▶ **Task brief**
Copy the listing in full and exactly, omitting its images.

----- Dataset excerpt -----

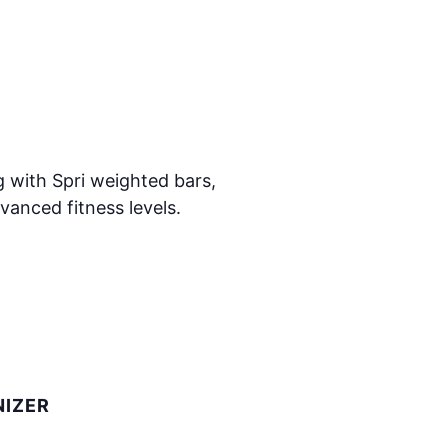
 with Spri weighted bars,
vanced fitness levels.
IZER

-----

▶ **Solution below**
 with Spri weighted bars,
vanced fitness levels.
IZER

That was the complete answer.